A response to my last newsletter highlighted a disturbing story: “Great article. We just fail over and over again to listen to and involve the people we provide care and support to. Most pivotal conversation in my whole NHS career was at a meeting where a very vulnerable mental health lived experience partner said they were asked to tell their story to leaders, only to be told they were ‘lying’ as ‘that would never happen in this hospital’ and then left with no one speaking to them after the meeting.

“They were left to find their own way home in their now very distressed state. How do we continue to be so cruel and defend the indefensible.

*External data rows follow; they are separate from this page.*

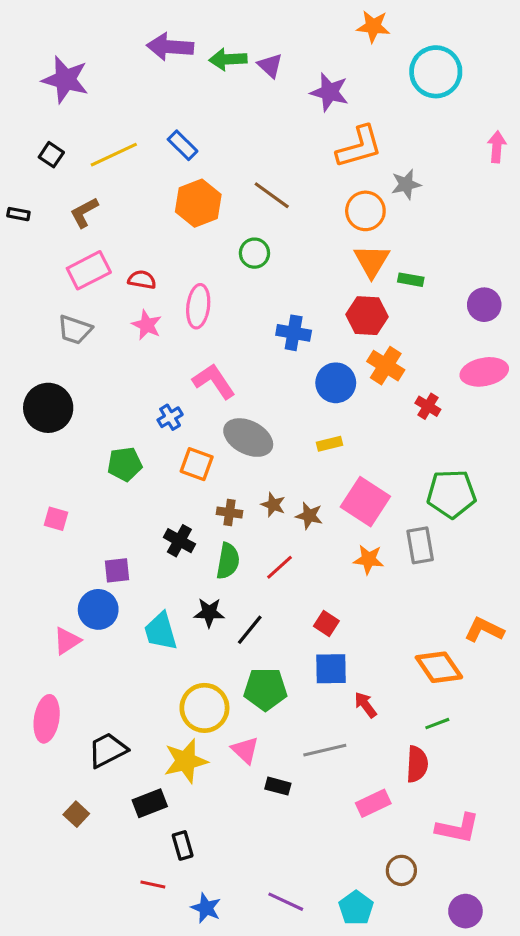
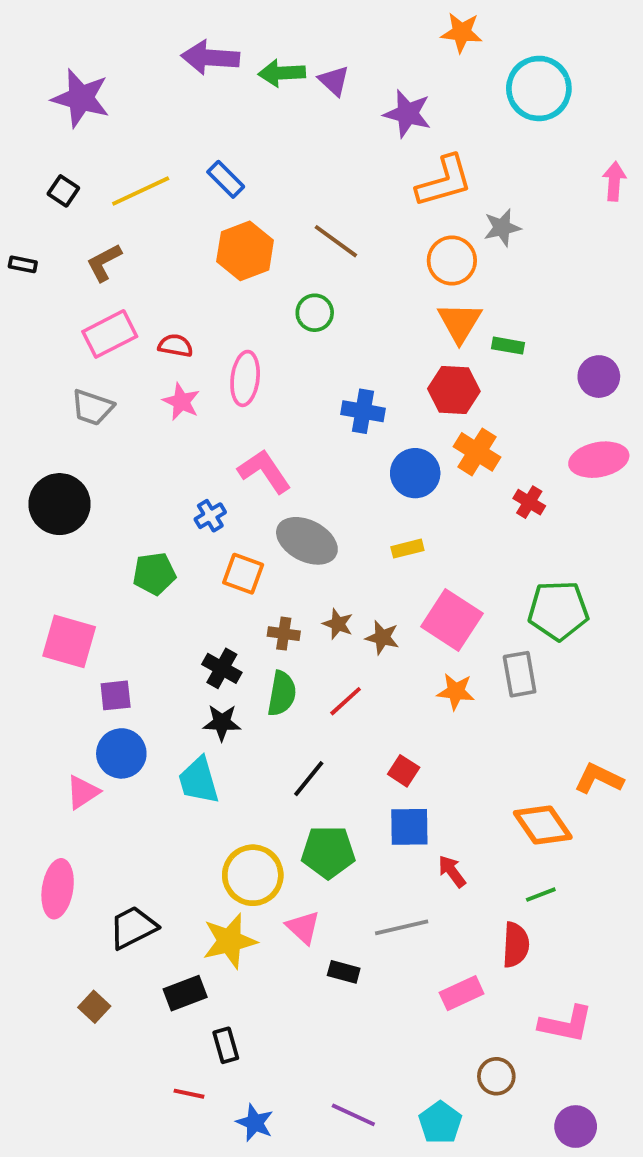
pink square: (56, 519) -> (69, 641), size x1.8
purple square: (117, 570) -> (116, 695), moved
black star: (209, 613) -> (222, 723), moved

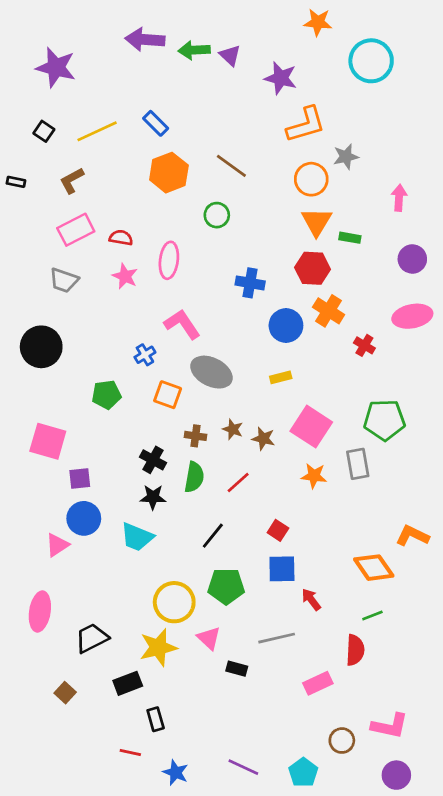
pink arrow: (614, 181) -> (399, 198), moved
cyan trapezoid: (199, 780) -> (137, 537), turned -52
pink L-shape: (566, 1024) -> (390, 726), moved

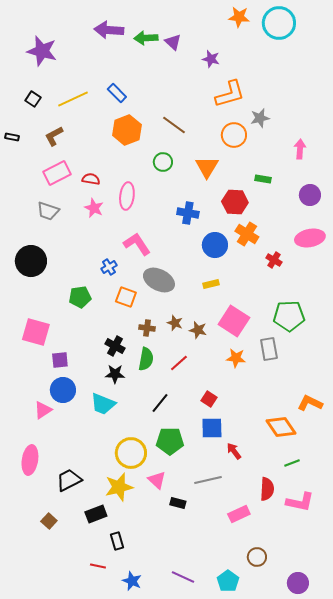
cyan circle: (371, 61) -> (279, 23), moved
purple star: (281, 78) -> (211, 59), size x0.7
orange triangle: (317, 222) -> (207, 167), moved
green line: (372, 615) -> (292, 463), moved
pink L-shape: (390, 726) -> (300, 502), moved

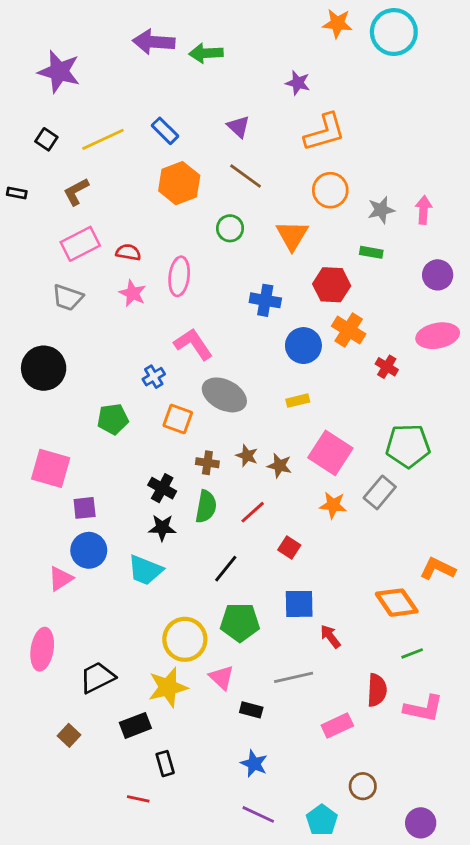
purple triangle: (173, 42) -> (238, 127), moved
gray star: (260, 118) -> (381, 210), moved
gray rectangle: (269, 349) -> (380, 492), turned 50
red square: (209, 399) -> (289, 547), moved
blue star: (132, 581) -> (254, 764), moved

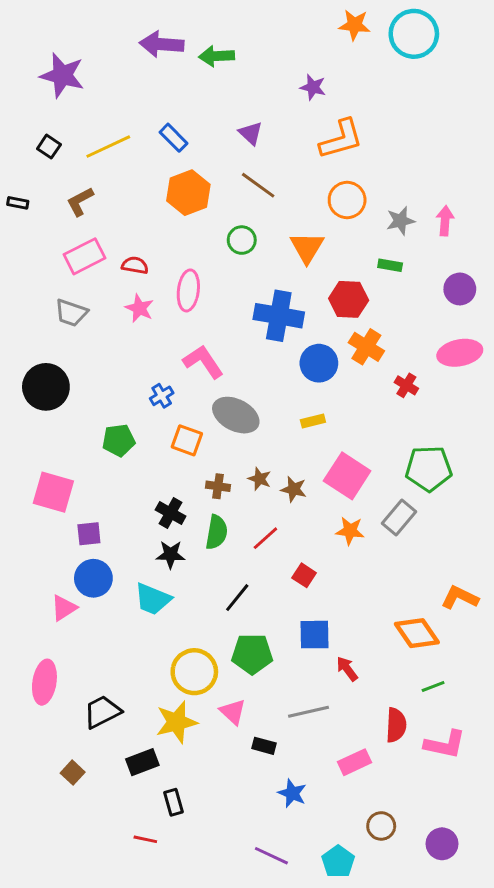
blue cross: (265, 300) -> (279, 316), size x1.5
blue star: (254, 764) -> (292, 793), moved
purple circle: (421, 823) -> (442, 844), moved

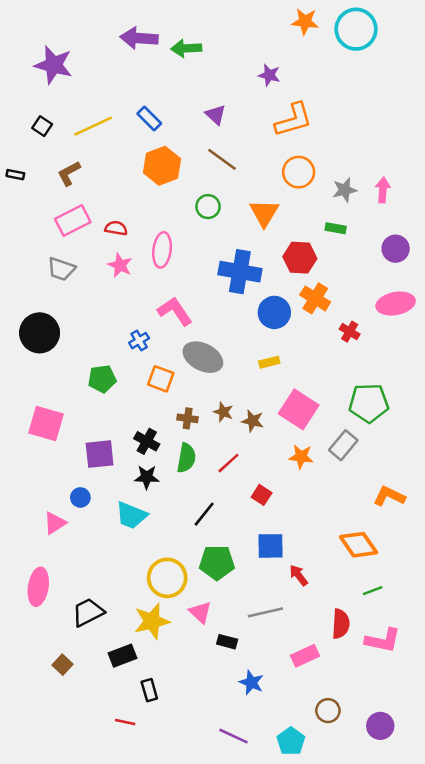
purple square: (89, 534) -> (100, 454), moved, size x1.4
blue circle: (93, 578) -> (80, 497), size x0.6
orange L-shape: (460, 598) -> (389, 496), moved

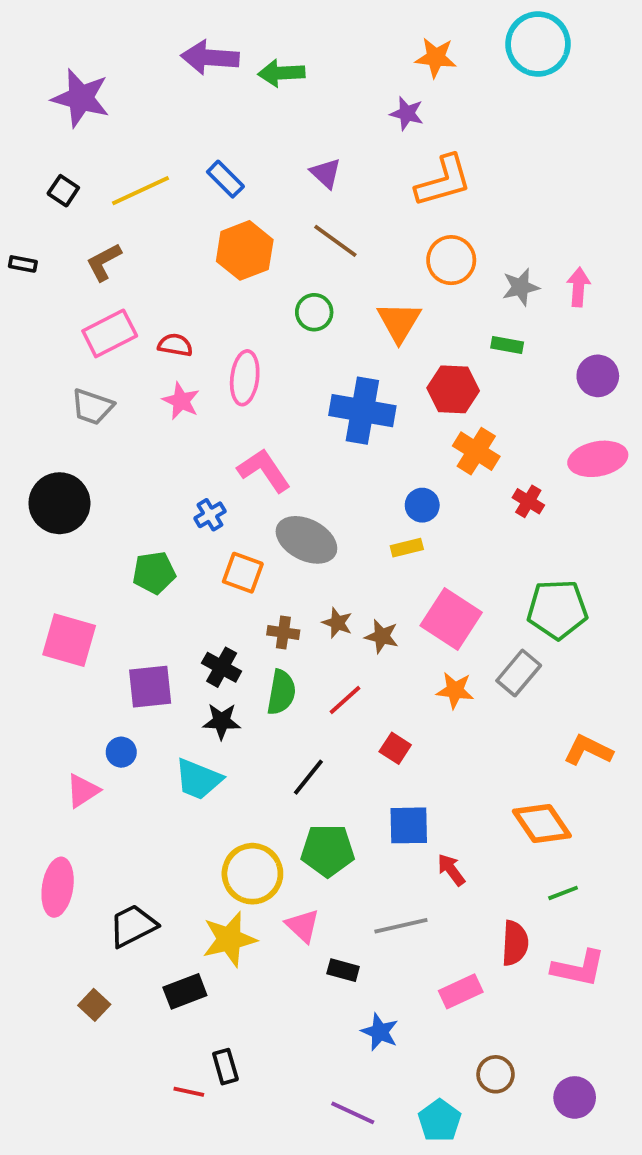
orange star: (305, 22) -> (436, 58), moved
blue circle: (274, 312) -> (422, 505), moved, size x0.7
black rectangle: (149, 690) -> (225, 1067), moved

Fortunately she had proof and was strong enough to take both the original incident and subsequent treatment further and to speak out that the incident happened – but ffs. If we designed services and care with people, maybe we would not hear of things like this.”

Without power over policy and the controlling narrative, there’s little chance of that.

And there’s no more of a patient-activist vacuum than in the national debate about the NHS. Chris Hopson from NHS England (formerly of NHS Providers, the union for hospital trusts) got all the publicity speaking out on reasons for low patient satisfaction in the NHS. Where were the patient groups? The Patients Association did a website response highlighting the need for social care reform and a workforce plan. A HealthWatch press release mirrored the survey findings, its CEO merely saying the issues are “worrying”. National Voices – the umbrella organisation for the health voluntary sector – has an excellent manifesto for equitable care, but had no immediate response to the low patient satisfaction news.

Meanwhile, Mr Hopson was everywhere.

What are your views on the extent to which patient groups have a credible voice and power in the system? Is there a case for a new organisation that more directly articulates the views of patient (lived experience) leaders – those of us who’ve been through stuff, who know stuff, who want to change stuff?